Labour have, to my knowledge, not expressed a clear vision of the Europe they would wish to construct. However, under Milliband, they have taken a clear turn to the old left – the left of big government and its interference in every aspect of business and daily life. Under Blair, they even came perilously close to joining the Euro. In the absence of a clearly expressed vision, one can only assume that a labour presence in Europe would fight for ever-increasing social legislation emanating from Brussels and imposed on the British people and the British economy. This would be more akin to the French vision of Europe than the British one. For me, a Labour vote is a no-go zone.
That leaves us with the Liberal Democrats. They are the most explicitly ‘pro-Europe’ of all the parties. By wearing their European heart on their sleeve they risk creating the perception that they will support anything that Europe does and that they will be supine in the face of continued European integration. In his debates with Farage, Clegg defended the advantages of Europe but did not put forward a vision for how to renew Europe to make it successful for the future. A vote for the Lib Dems may be a vote for the status quo – something that most people are not particularly happy with.

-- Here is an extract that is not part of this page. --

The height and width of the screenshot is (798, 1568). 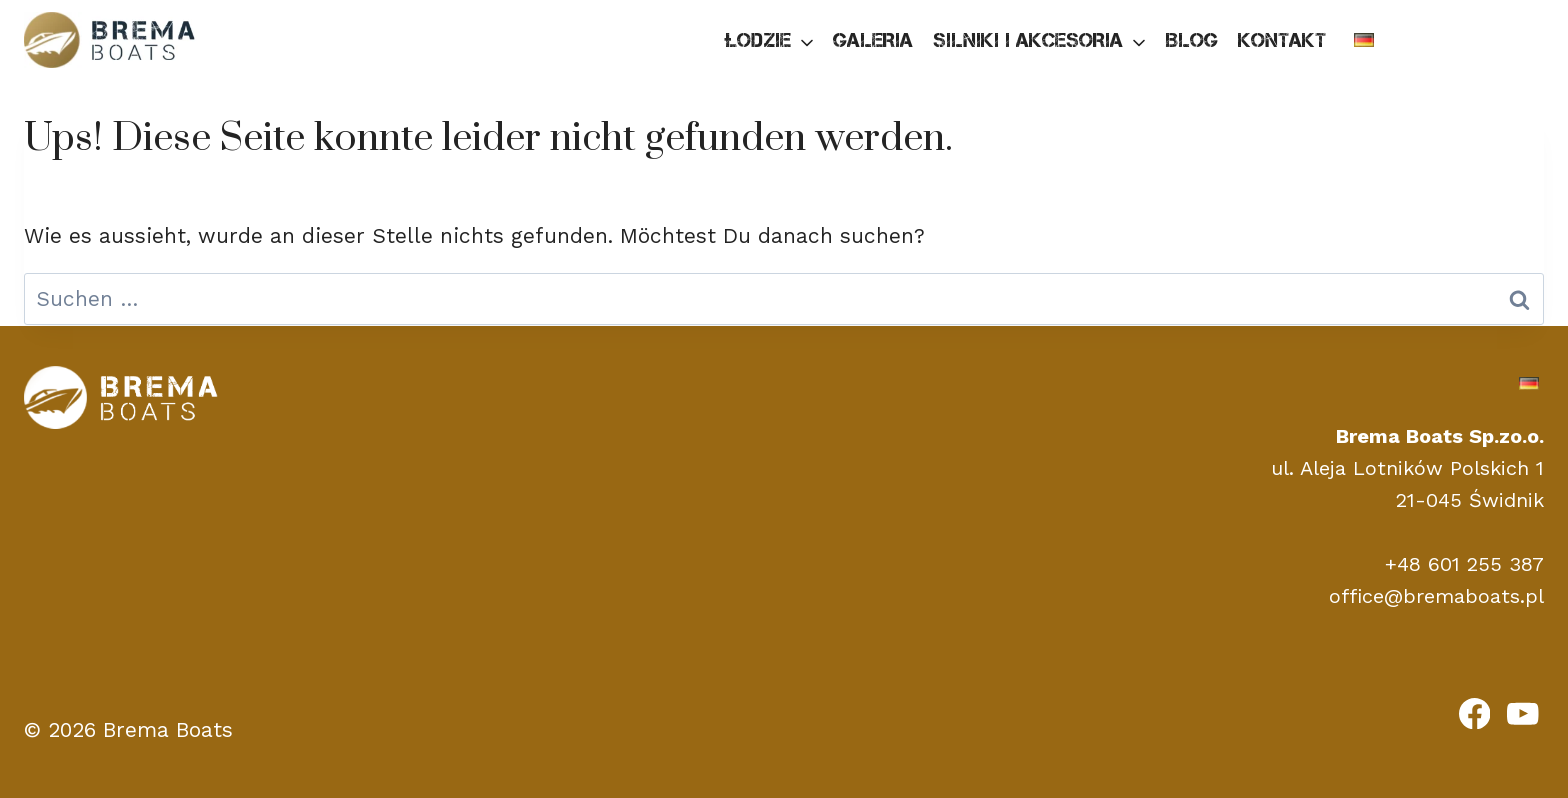 I want to click on +48 601 255 387, so click(x=1464, y=564).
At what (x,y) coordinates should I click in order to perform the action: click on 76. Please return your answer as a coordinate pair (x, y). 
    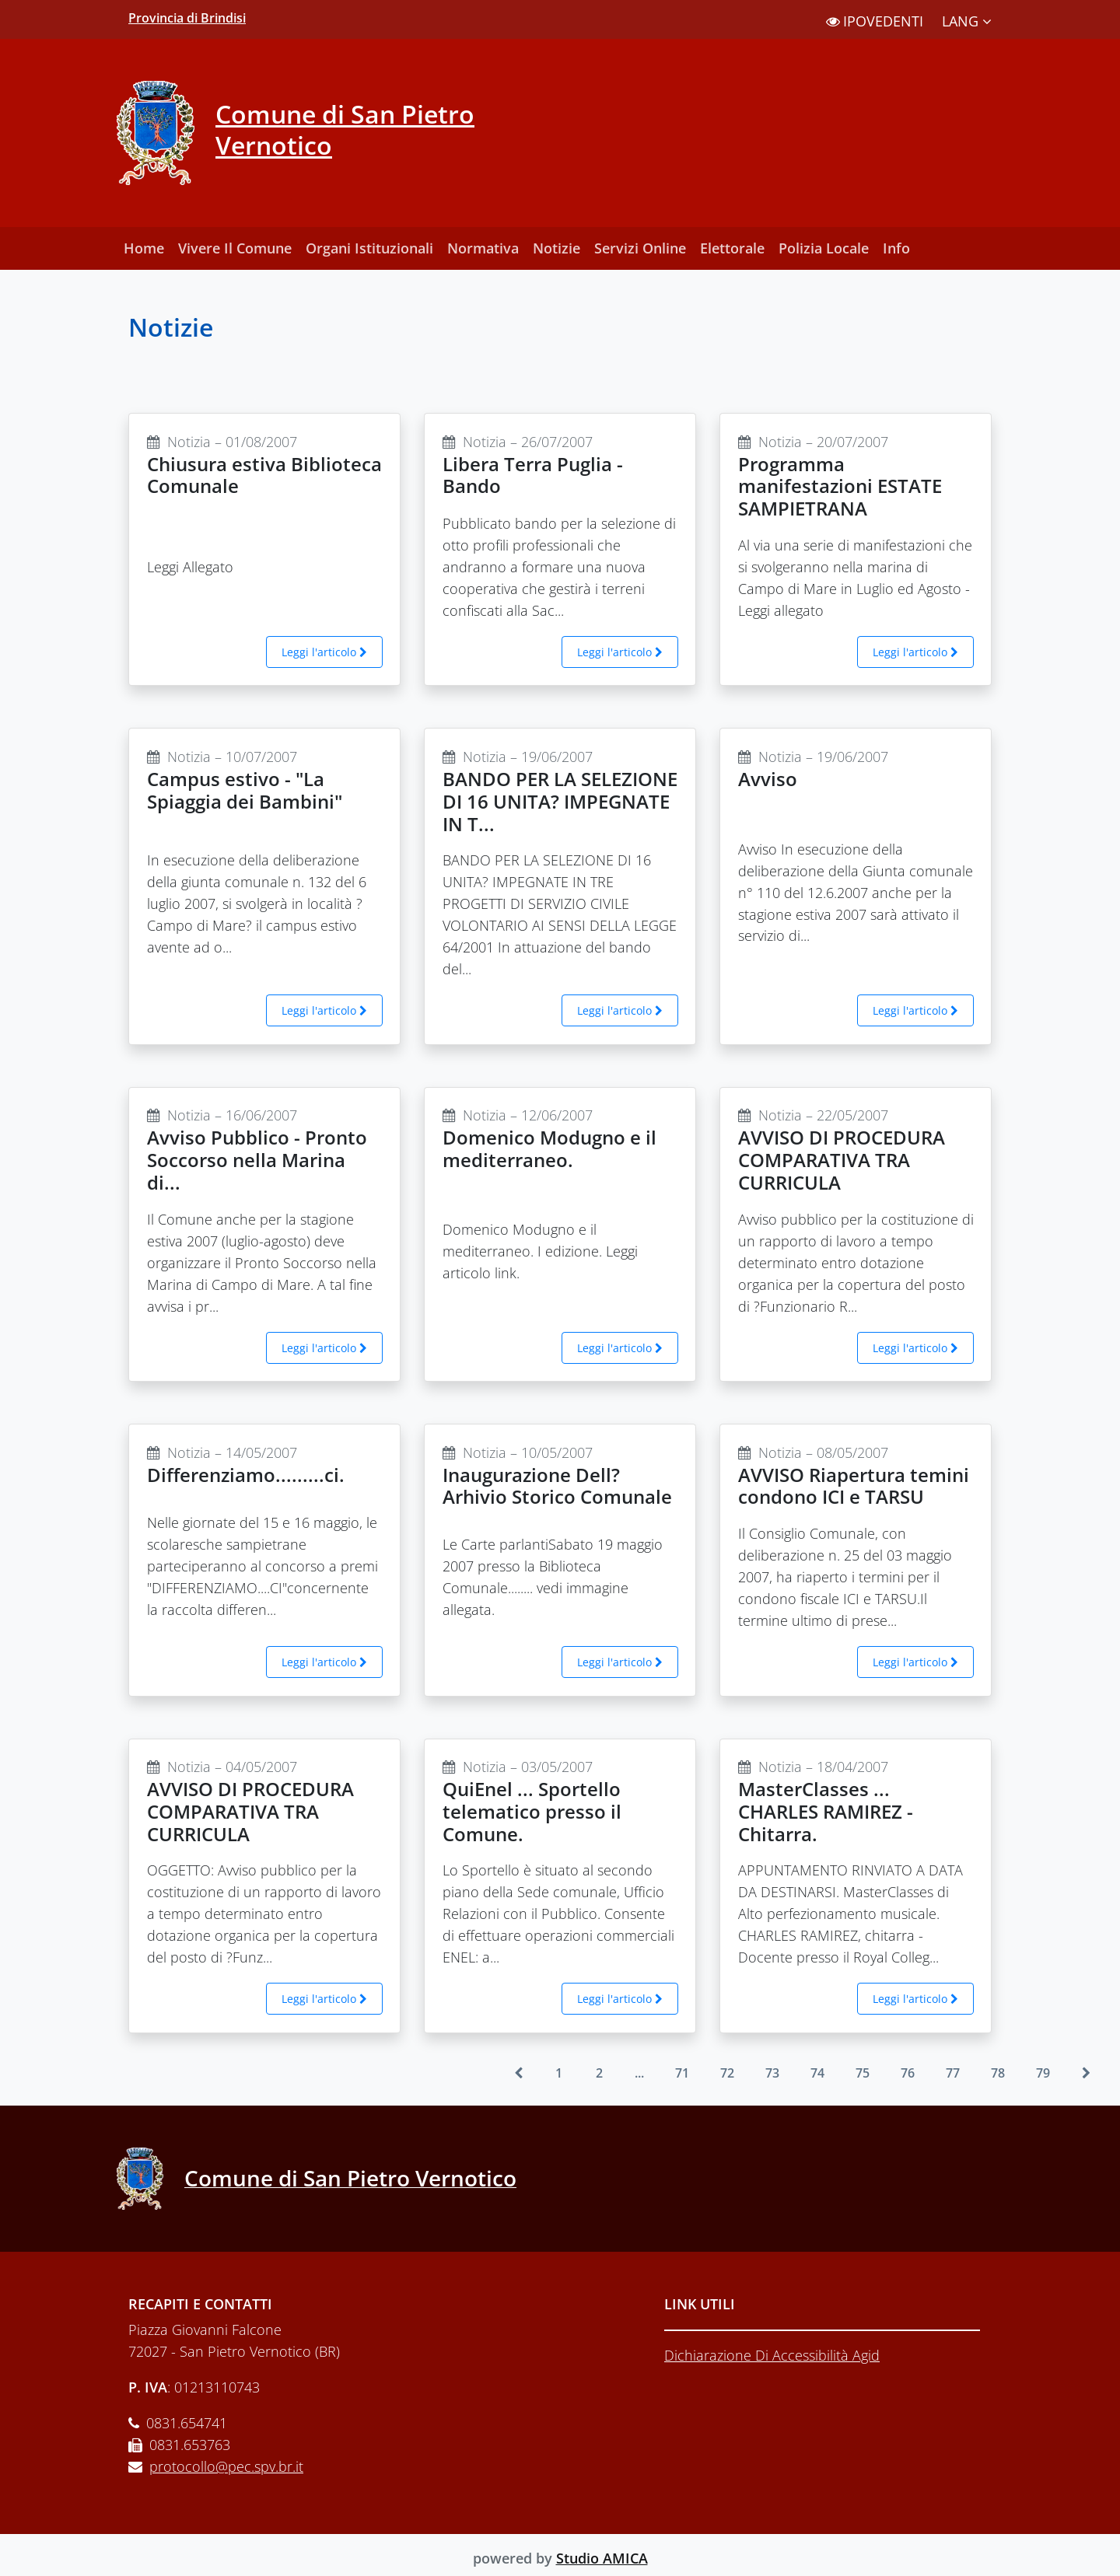     Looking at the image, I should click on (908, 2072).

It’s not an easy choice. None of the parties have energized the voting public with a positive vision of Europe that many of us can buy into. In this barren landscape, the Conservatives and the Liberal Democrats are the main contenders. My choice would go against all the polls – I would pick the Liberal Democrats. Why on earth would you do that I hear you ask.
Going back to the Gladstonian foundations of Liberalism, the party today remains more than any other the party of the individual. Liberalism believes in individual freedoms, diversity, an open, internationalist outlook committed to free trade and a government that does what it has to do to maintain prosperity and social cohesion – but no more. If Lib Dem MEPs were to stick to these principles, they would fight for a Europe that values openness and collaboration and treasures individual and national liberties, not allowing them to become subsumed into a centralised bureaucracy. And, unlike the current Tory government whose first action was to isolate itself and make itself ineffective by pulling out of the conservative grouping in the European Parliament, the Lib Dems would be in a position to work towards their vision from the inside – by having the credibility to collaborate with like minded parties across the continent.
A British representation in Europe that follows Liberal principles should work towards a strong, prosperous and effective Britain in a Europe that is open, focused on the empowerment of the individual, respects and celebrates the diversity of its different nations and is not captured either by a centralised bureaucracy or by powerful vested interests. This is a vision for Europe that, I believe, most of the British people could buy into and actively support. In the words of Dutch MEP Dennis de Jong, it represents “less EU, more Europe.”